# PROBLEM DESCRIPTION:
Here is the listing. Report each line in it that contains the string "Breslow".
________________________
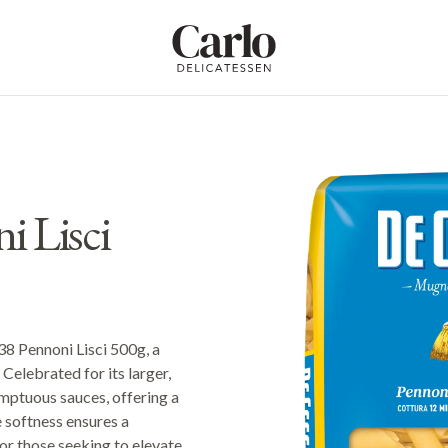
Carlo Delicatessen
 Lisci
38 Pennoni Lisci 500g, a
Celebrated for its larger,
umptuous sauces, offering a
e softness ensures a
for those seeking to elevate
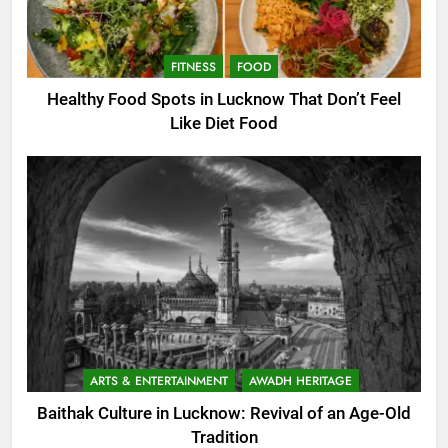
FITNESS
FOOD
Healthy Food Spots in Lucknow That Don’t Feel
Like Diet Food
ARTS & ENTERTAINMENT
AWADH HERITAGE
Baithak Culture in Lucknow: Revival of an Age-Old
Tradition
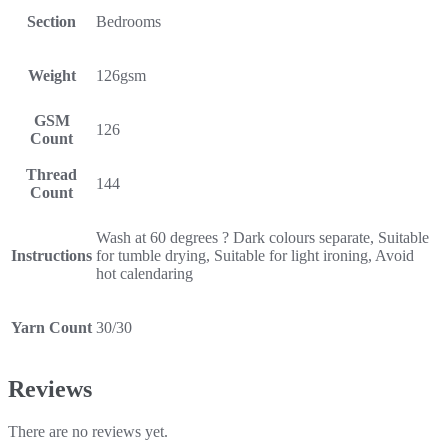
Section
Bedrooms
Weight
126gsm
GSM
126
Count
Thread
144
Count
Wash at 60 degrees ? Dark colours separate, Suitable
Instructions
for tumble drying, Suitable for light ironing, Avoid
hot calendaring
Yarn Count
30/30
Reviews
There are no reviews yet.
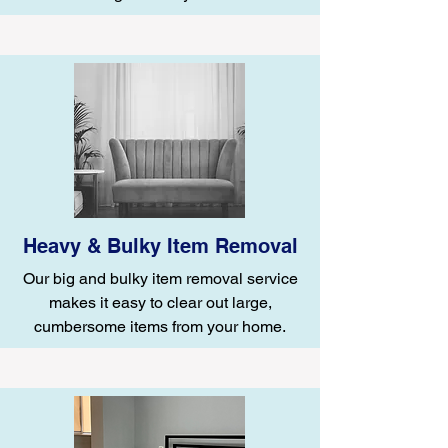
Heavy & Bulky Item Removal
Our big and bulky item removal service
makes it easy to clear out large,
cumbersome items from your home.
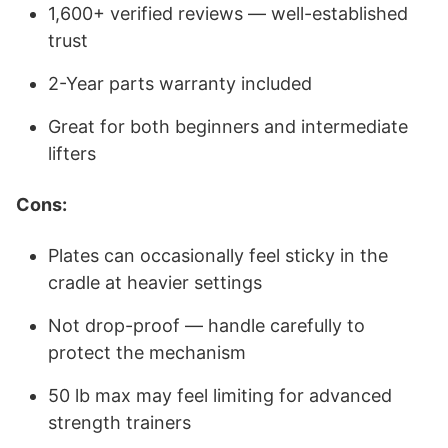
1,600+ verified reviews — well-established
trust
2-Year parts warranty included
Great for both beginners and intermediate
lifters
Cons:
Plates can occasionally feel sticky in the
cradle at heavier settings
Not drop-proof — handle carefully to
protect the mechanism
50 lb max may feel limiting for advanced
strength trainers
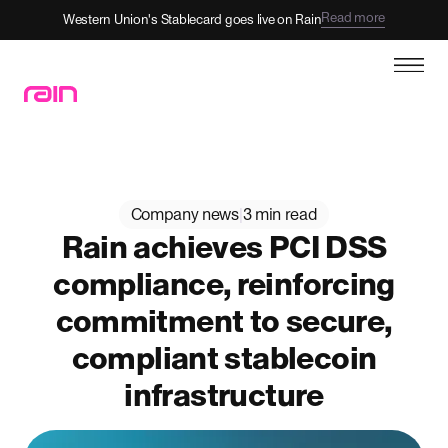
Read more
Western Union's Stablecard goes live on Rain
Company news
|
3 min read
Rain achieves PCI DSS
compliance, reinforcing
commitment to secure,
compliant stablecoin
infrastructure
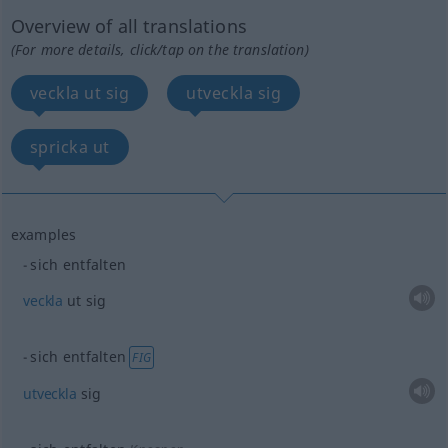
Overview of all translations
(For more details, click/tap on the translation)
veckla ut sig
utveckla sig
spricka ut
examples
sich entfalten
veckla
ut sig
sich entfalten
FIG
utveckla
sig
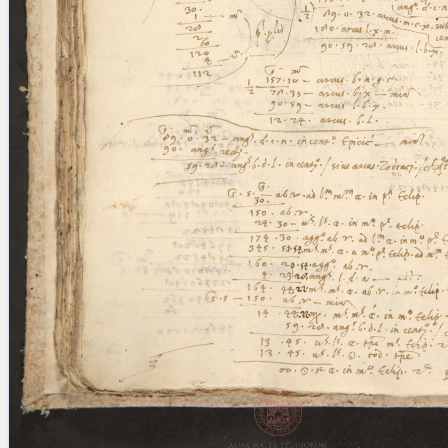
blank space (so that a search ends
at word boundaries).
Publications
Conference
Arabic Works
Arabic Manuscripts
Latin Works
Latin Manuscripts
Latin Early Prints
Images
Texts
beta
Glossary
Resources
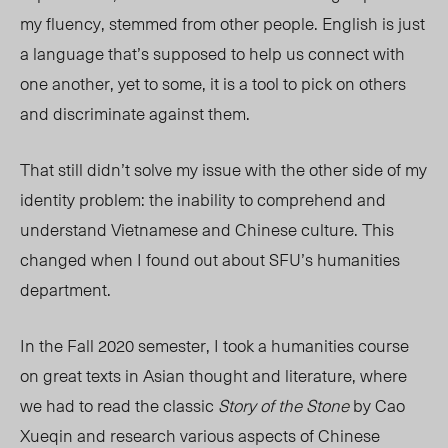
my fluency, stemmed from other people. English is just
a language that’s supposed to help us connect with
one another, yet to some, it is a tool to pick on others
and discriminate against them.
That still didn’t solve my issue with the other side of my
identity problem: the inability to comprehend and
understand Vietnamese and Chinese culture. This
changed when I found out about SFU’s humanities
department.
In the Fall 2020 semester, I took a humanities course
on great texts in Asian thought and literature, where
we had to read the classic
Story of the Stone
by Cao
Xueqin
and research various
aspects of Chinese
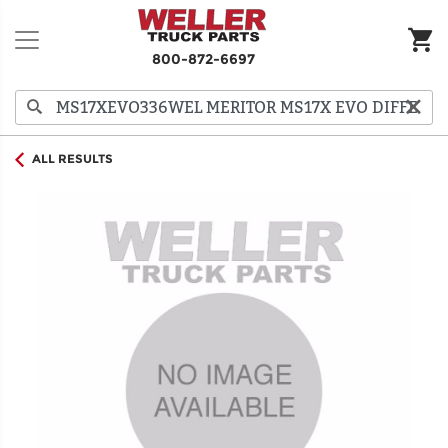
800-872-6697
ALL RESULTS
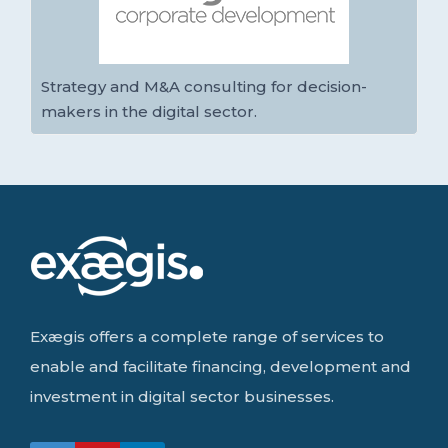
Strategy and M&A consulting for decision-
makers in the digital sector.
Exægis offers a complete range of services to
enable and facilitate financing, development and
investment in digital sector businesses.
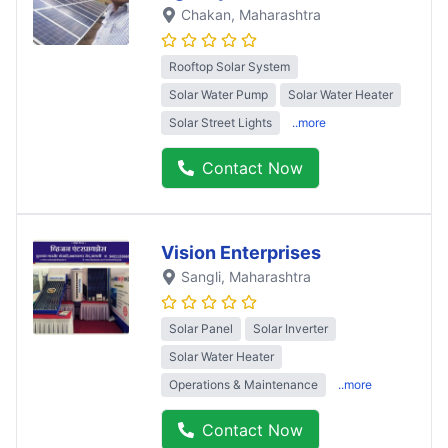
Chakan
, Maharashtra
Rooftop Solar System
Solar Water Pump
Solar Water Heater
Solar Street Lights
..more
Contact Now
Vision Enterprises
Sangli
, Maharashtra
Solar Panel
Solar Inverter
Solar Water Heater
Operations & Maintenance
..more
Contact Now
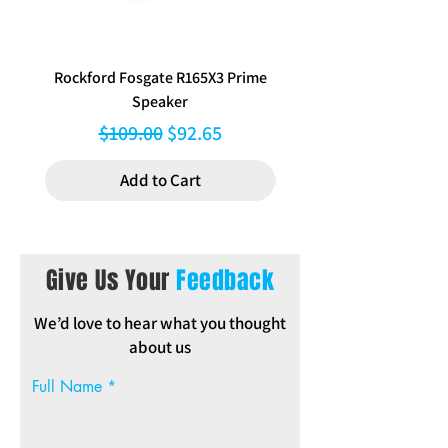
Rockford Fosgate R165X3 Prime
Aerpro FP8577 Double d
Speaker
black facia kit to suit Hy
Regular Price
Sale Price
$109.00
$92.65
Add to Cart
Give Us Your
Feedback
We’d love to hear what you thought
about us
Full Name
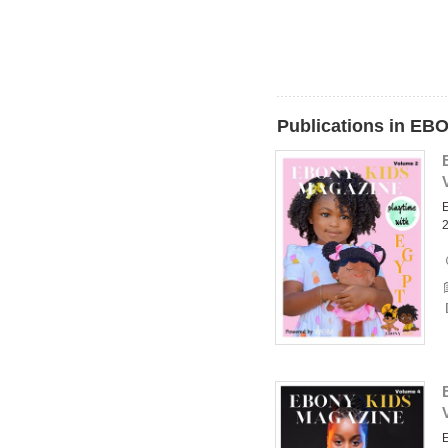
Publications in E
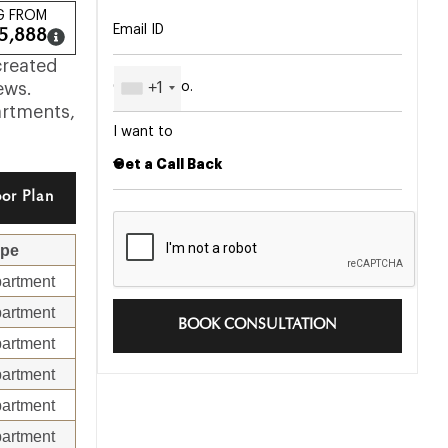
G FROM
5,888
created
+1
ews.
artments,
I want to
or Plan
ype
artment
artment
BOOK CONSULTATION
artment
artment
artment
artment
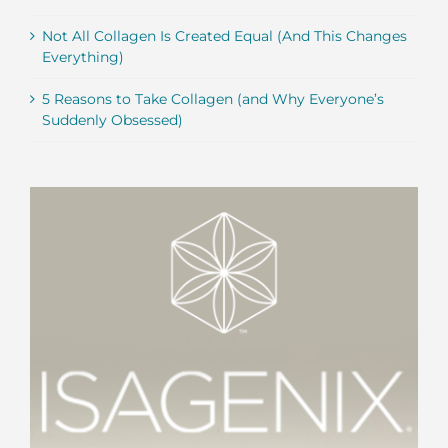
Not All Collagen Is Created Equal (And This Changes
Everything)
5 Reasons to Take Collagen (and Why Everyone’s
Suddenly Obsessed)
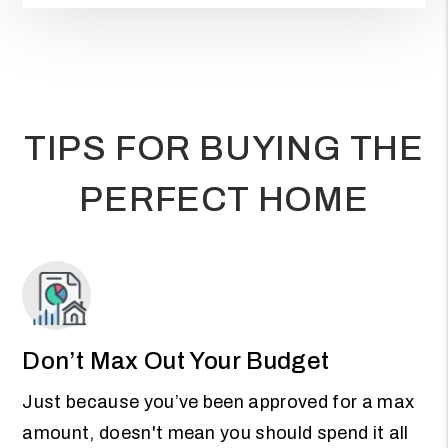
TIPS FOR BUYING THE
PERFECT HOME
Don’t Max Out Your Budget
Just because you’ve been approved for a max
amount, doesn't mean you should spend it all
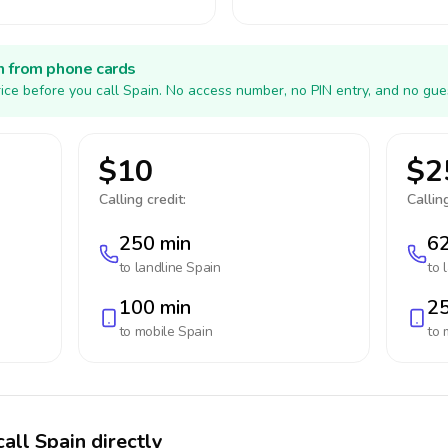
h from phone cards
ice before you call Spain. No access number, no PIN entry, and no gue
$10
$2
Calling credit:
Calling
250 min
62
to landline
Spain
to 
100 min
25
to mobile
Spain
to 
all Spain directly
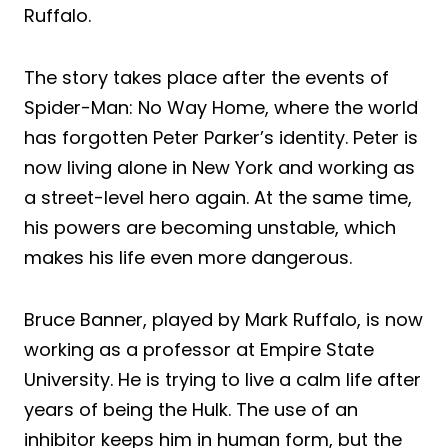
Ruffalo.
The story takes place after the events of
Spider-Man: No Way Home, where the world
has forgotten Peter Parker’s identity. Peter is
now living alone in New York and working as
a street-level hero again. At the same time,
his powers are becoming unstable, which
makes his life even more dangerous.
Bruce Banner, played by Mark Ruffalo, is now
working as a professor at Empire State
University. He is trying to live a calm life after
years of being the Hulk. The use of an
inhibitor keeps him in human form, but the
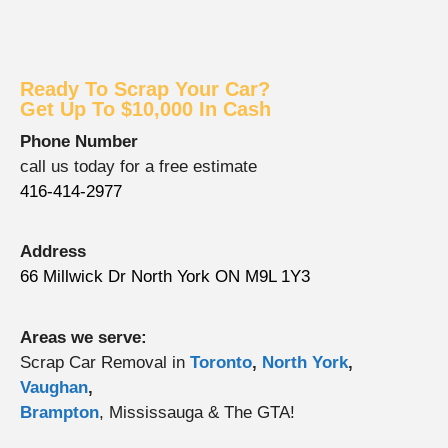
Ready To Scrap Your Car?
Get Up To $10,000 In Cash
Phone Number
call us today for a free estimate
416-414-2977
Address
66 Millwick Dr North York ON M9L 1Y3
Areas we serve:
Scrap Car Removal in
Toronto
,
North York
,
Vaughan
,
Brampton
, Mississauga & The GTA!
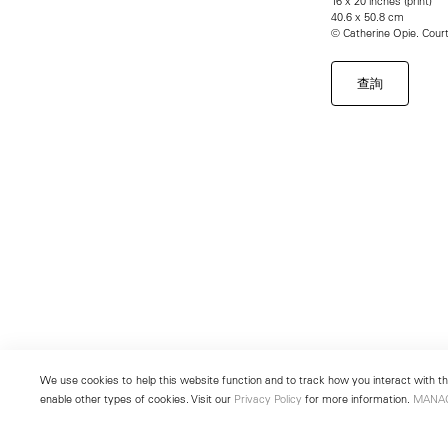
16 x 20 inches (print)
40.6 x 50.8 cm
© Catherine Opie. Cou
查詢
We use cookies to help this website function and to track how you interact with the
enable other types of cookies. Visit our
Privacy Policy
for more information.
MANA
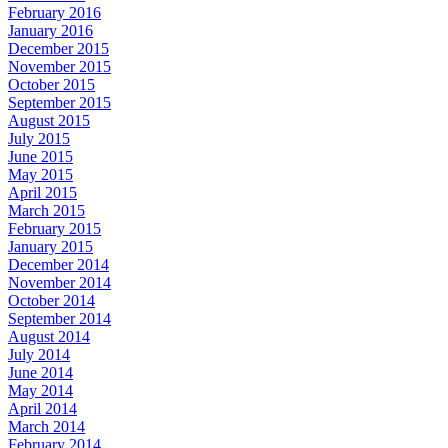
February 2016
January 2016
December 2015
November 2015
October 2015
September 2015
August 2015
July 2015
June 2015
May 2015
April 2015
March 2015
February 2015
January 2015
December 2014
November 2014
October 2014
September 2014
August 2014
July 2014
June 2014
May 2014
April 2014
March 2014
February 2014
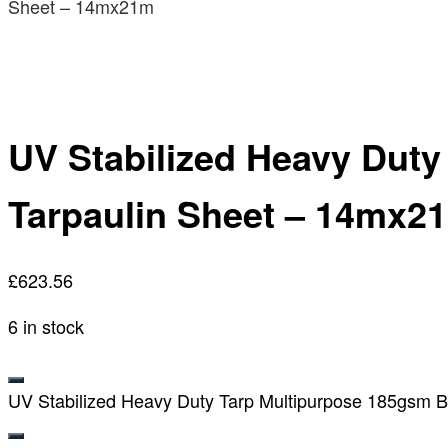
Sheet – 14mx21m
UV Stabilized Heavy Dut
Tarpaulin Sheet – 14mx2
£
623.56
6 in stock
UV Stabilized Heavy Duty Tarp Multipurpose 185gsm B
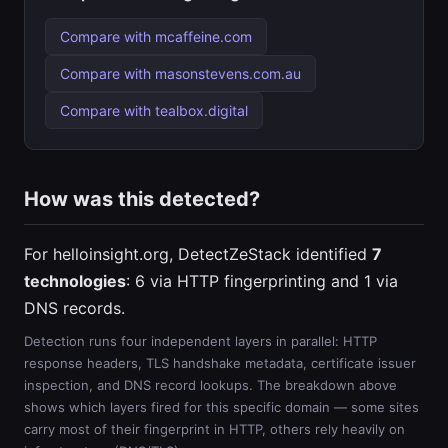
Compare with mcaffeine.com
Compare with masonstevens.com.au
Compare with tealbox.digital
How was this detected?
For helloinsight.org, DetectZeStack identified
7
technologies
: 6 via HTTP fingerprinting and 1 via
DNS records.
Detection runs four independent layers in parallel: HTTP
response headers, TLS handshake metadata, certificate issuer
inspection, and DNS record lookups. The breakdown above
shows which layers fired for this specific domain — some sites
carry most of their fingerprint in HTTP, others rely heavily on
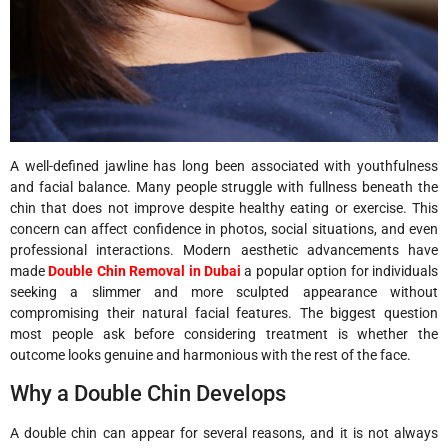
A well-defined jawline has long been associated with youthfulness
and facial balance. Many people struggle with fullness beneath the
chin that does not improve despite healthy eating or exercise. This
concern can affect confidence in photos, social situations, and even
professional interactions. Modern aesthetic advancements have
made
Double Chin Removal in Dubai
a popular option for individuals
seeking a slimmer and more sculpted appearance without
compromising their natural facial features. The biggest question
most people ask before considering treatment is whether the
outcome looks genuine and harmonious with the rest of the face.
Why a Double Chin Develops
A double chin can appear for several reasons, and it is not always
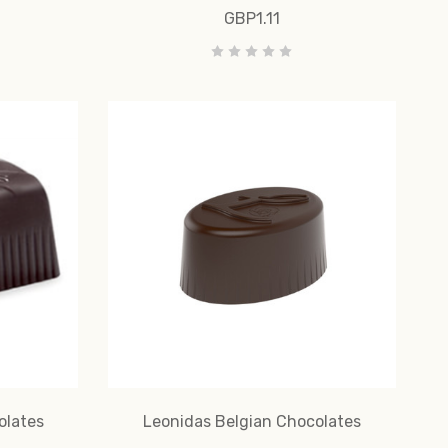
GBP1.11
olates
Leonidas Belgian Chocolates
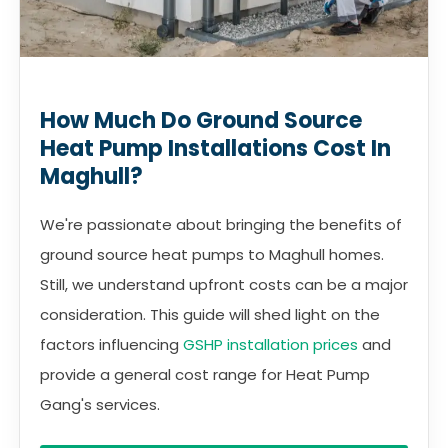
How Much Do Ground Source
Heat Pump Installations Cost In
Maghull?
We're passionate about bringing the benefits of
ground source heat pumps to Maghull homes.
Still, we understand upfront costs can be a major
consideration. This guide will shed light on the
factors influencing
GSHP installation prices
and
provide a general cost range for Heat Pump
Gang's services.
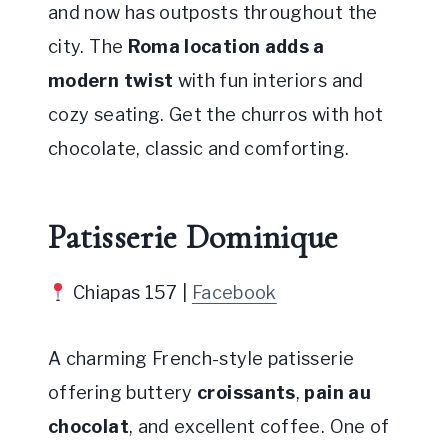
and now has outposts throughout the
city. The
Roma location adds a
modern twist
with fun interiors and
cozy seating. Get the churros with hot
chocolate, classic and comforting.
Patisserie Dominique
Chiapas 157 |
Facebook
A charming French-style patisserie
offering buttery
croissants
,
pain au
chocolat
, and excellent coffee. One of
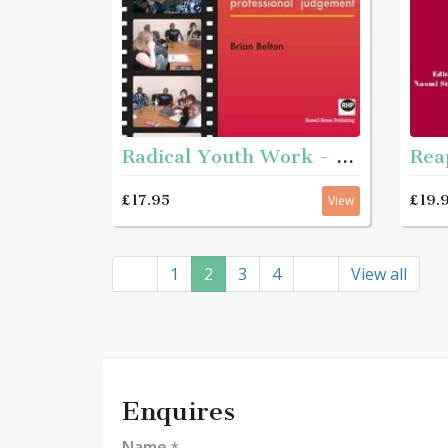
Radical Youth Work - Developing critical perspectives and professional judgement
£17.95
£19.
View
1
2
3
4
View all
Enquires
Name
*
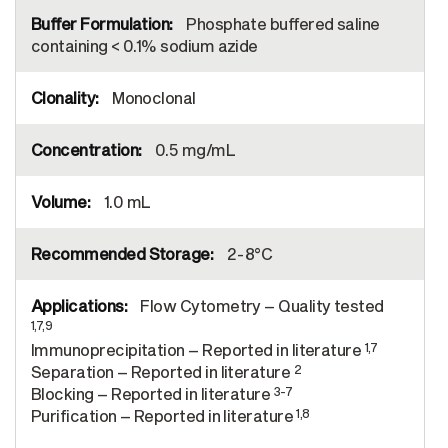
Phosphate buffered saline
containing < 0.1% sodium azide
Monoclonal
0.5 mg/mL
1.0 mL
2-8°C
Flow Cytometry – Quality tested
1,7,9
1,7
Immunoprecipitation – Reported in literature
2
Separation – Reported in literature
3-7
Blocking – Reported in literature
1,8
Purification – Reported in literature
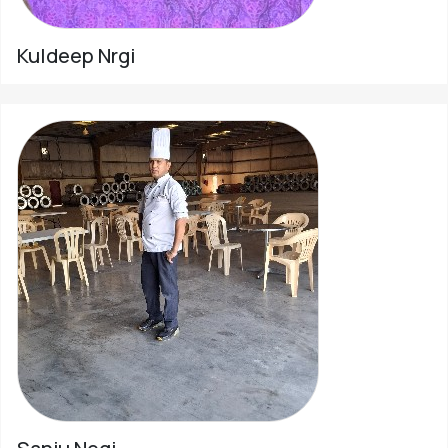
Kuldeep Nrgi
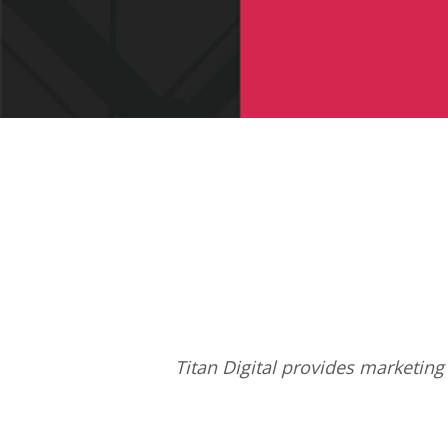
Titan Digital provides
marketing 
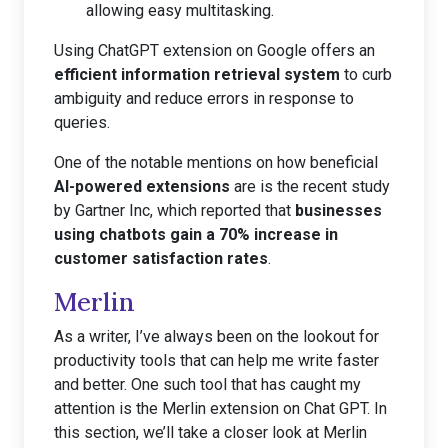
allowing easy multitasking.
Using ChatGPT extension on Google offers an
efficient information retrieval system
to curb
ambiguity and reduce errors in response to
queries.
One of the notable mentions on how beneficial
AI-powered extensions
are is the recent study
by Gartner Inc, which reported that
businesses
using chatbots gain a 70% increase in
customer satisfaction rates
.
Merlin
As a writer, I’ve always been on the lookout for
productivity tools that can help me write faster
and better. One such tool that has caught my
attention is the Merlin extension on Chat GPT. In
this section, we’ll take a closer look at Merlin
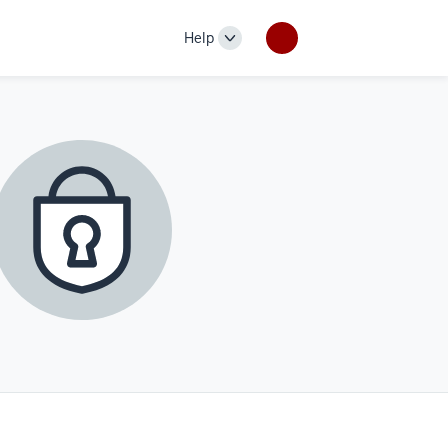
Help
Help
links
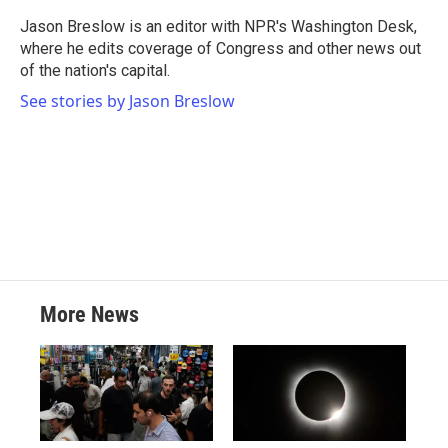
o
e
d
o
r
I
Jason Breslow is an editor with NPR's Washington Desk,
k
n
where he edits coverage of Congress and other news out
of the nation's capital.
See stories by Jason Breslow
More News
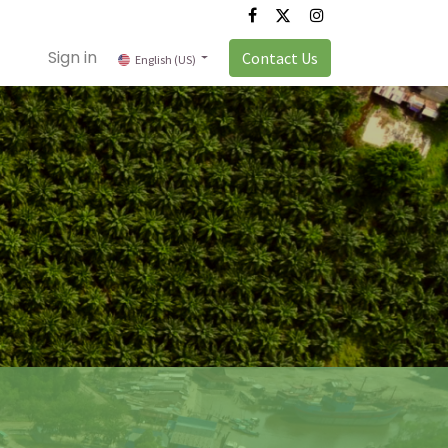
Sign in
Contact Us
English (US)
________________________
# FINAL ANSWER:
Jason Breslow is an editor with NPR's Washington Desk,
See stories by Jason Breslow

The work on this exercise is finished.